Aid and Attendance Asset Limits Change in October, 2018
The Department of Veterans Affairs (VA) recently changed the rules (with only one month’s notice to implement the change!) that make it more difficult to qualify for the VA’s Aid and Attendance long-term care benefits. The rules establish an asset limit, a look-back period, and asset transfer penalties for claimants applying for VA pension benefits that require a showing of financial need. The principal such benefit for those needing long-term care is Aid and Attendance.
The VA offers Aid and Attendance to wartime veterans (or their spouses) who are in nursing homes, assisted living, independent living, or those who live at home that need help at home with everyday tasks, called the activities of daily living, like dressing or bathing. Aid and Attendance provides money to those who need assistance.
Up until October 17, 2018, to be eligible for Aid and Attendance a veteran (or the veteran’s surviving spouse) must meet certain income and asset limits. The asset limits weren’t specified, but depended on assets, income, age, and health. Up until October 17, 2018 there were no penalties if an applicant divests him, or herself of assets before applying. That is, before now you could transfer assets out of your name over the VA’s limit before applying for benefits and the transfers would not affect eligibility.

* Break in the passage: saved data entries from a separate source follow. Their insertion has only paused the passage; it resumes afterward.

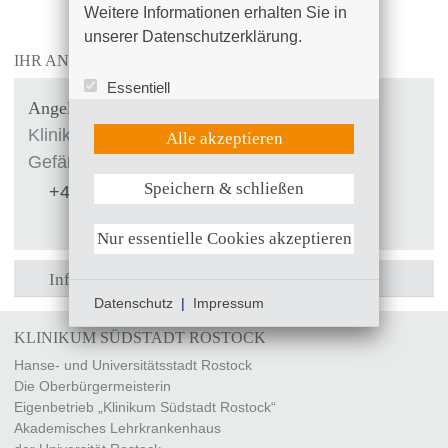
Koriath
Weitere Informationen erhalten Sie in 
unserer Datenschutzerklärung.
IHR ANSPRECHPARTNER
Essentiell
Angela Drossel
Statistik (Google Analytics)
UX (Hotjar)
Klinik für Allgemein-, Viszeral-, Thorax- und
Alle akzeptieren
Gefäßchirurgie
Speichern & schließen
+49 (0)381 4401 - 8433
Weitere Informationen anzeigen
alle ausklappen
Nur essentielle Cookies akzeptieren
Informationen anfordern
Datenschutz
|
Impressum
KLINIKUM SÜDSTADT ROSTOCK
Hanse- und Universitätsstadt Rostock
Die Oberbürgermeisterin
Eigenbetrieb „Klinikum Südstadt Rostock“
Akademisches Lehrkrankenhaus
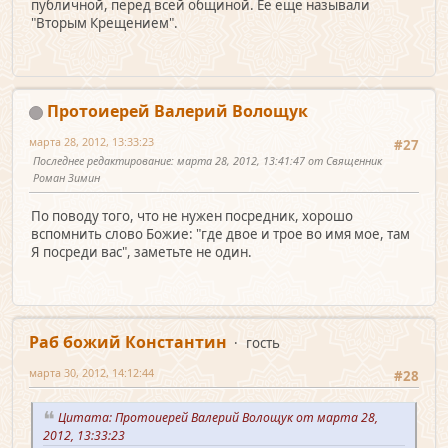
публичной, перед всей общиной. Ее еще называли
"Вторым Крещением".
Протоиерей Валерий Волощук
марта 28, 2012, 13:33:23
#27
Последнее редактирование
: марта 28, 2012, 13:41:47 от Священник
Роман Зимин
По поводу того, что не нужен посредник, хорошо
вспомнить слово Божие: "где двое и трое во имя мое, там
Я посреди вас", заметьте не один.
Раб божий Константин
гость
марта 30, 2012, 14:12:44
#28
Цитата: Протоиерей Валерий Волощук от марта 28,
2012, 13:33:23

As of October 18, 2018, this is no longer true. The new regulations set a net worth limit of $123,600, which is the current maximum amount of assets (in 2018) that a Medicaid applicant’s spouse is allowed to retain. For the new VA rules and regulation, the $123,600 number will include both the applicant’s assets and income. The number is indexed to inflation, and will increase over time, as inflation increases. An applicant’s house (up to a two-acre lot) will not count as an asset even if the applicant is currently living in a nursing home.
The regulations also establish a three-year look-back provision. Applicants will have to disclose all financial transactions, especially transactions that divest an applicant of assets, for three years before the application. Applicants who transferred assets to put themselves below the net worth limit within three years of applying for benefits will be subject to a penalty period that can last as long as five years. This penalty is a period of time during which the person who transferred assets is not eligible for VA benefits. There are some exceptions to the penalty period, such as fraudulent transfers and for transfers to a trust for a child who is unable to “self-support.”
Under the new rules, the VA will determine a penalty period in months by dividing the amount transferred that would have put the applicant over the net worth limit by the maximum annual pension rate (MAPR) for a veteran with one dependent in need of aid and attendance. For example, assume the net worth limit is $123,600 and an applicant has a net worth of $115,000. The applicant transferred $30,000 to a friend during the look-back period. If the applicant had not transferred the $30,000, his net worth would have been $145,000, which exceeds the net worth limit by $21,400. The penalty period will be calculated based on $21,400, the amount the applicant transferred that put his assets over the net worth limit (145,000-123,600).
The new rules go into effect on October 18, 2018. If you managed to move assets out of your name prior to that date, the VA will disregard asset transfers and not count them against the veteran. Any planning for VA Aid and Attendance benefit will now need to include pre-planning to account for a look back period and penalty transfer period, so that veterans can get the benefit as soon as they can. As methods of planning change and evolve, veterans will need to keep up with the new changes, and it becomes important to deal with a professional who knows the new rules, like an experiences estate planning attorney.